What is more admirable than Divine Beauty? What reflection is sweeter than the thought of the magnificence of God? What desire of the soul is so poignant and so intolerably keen as that desire implanted by God in a soul purified from all vice and affirming with sincerity, “I languish with love.” Totally ineffable and indescribable are the lightning flashes of Divine Beauty. Words do not adequately convey nor is the ear capable of receiving knowledge of them. The rays of the morning star, or the brightness of the moon, or the light of the sun – all are more unworthy to be mentioned in comparison with that splendor; and these heavenly bodies are more inferior to the true light than is the deep darkness of night, gloomy and moonless, to brightest noonday. This Beauty, invisible to the eyes of the flesh, is apprehended by the mind and soul alone. . . . Men are by nature, then, desirous of the beautiful. But, that which is truly beautiful and desirable is the good. Now, the good is God, and, since all creatures desire good, therefore, all creatures desire God.

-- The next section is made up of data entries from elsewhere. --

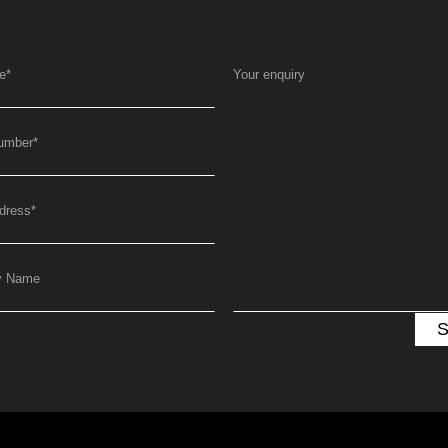
e
*
Your enquiry
umber
*
dress
*
y Name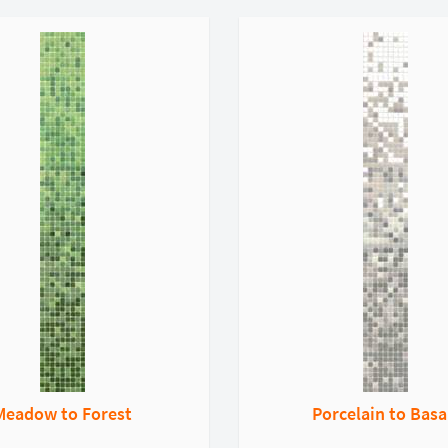
Meadow to Forest
Porcelain to Basa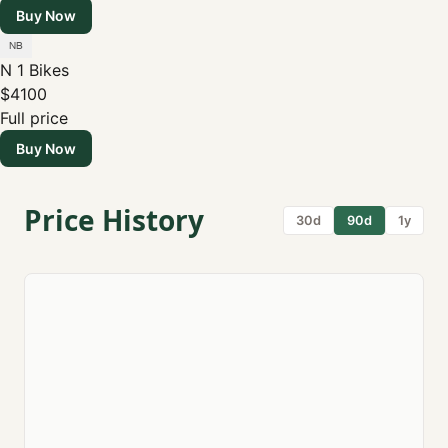
Buy Now
N 1 Bikes
$4100
Full price
Buy Now
Price History
30d
90d
1y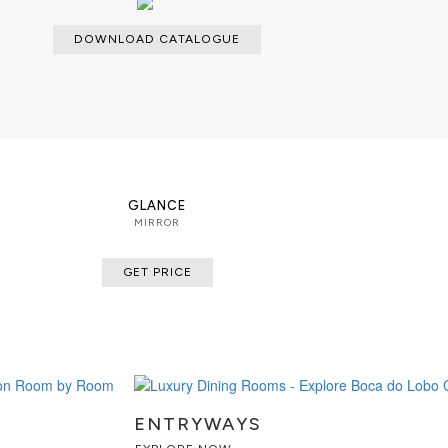
DOWNLOAD CATALOGUE
GLANCE
MIRROR
GET PRICE
ENTRYWAYS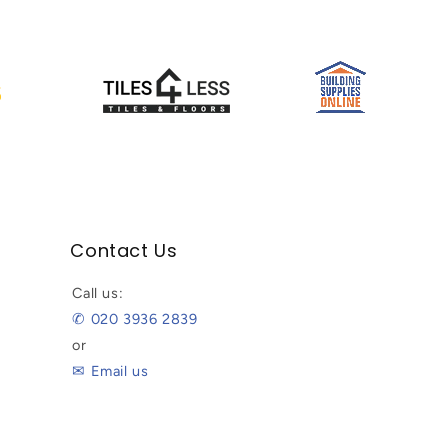
Contact Us
Call us:
✆ 020 3936 2839
or
✉ Email us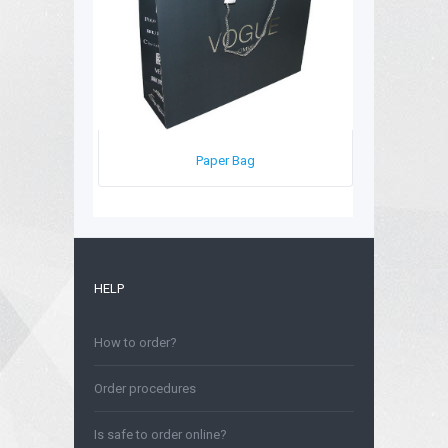
Paper Bag
HELP
How to order?
Order procedures
Is safe to order online?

SAINT GREGORY OF NAZIANZUS (THE THEOLOGIAN)
Oration on Pentecost
The Holy Spirit fashions together with the Son both the creation and the resurrection. Be persuaded by these texts: “By the Word of the Lord the heavens were established, and by the Spirit of his mouth all their power” (Ps 33.6); “the divine Spirit created me, and the breath of the Almighty taught me” (Job 33.4); and again, “You will send forth your Spirit and they will be created, and you will renew the face of the earth” (Ps 101.10).

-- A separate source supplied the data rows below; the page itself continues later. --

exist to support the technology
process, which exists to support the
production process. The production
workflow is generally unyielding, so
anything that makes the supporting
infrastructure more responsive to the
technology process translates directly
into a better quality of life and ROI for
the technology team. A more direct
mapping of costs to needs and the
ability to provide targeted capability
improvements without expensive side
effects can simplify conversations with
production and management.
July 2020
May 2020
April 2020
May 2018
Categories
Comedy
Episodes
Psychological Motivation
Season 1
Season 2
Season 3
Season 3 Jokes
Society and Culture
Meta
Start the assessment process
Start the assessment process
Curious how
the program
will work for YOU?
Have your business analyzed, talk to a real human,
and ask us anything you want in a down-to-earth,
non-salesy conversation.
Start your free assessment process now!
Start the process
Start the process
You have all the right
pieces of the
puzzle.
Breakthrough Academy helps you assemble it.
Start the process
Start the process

He also fashions the spiritual rebirth. Be persuaded by the text: “Nobody can see the kingdom or receive it unless he has been born from above by the Spirit” (John 3.3-5), unless he has been purified from his earlier birth, which is a mystery of the night, by a molding in the day and in the light, through which each is molded by his own choice.
This Spirit, who is most wise and most loving toward humankind, if He takes a shepherd makes him a harper subduing evil spirits by song and proclaims him king of Israel (a Sam 16.12). If He takes a goatherd scraping mulberry trees, he makes him a prophet (Amos 7.14). Consider David and Amos. If He takes a youth with natural talents, He makes him a judge of elder, even beyond his years (Susanna 45-60). Daniel testifies to this, who was victorious over lions in their den (Dan 6.17-23). If He finds fishermen, He catches them in a net for Christ, they who catch the whole world with the line of the Word. Take for me Peter and Andrew and the sons of thunder, thundering the things of the Spirit. If He finds tax collectors, He gains them as disciples and makes them merchants of souls. Matthew says this, who yesterday was a tax collector and today is an evangelist.
If He finds fervent persecutors, He relocates their zeal and makes Pauls instead of Sauls and binds them to piety as much as they had been bound to evil.
This Spirit also is most gentle yet is provoked to anger at sinners. Therefore, let us make His acquaintance as meek, not as wrathful, by confessing His dignity and fleeing blasphemy, and not choosing to see Him implacably wrathful.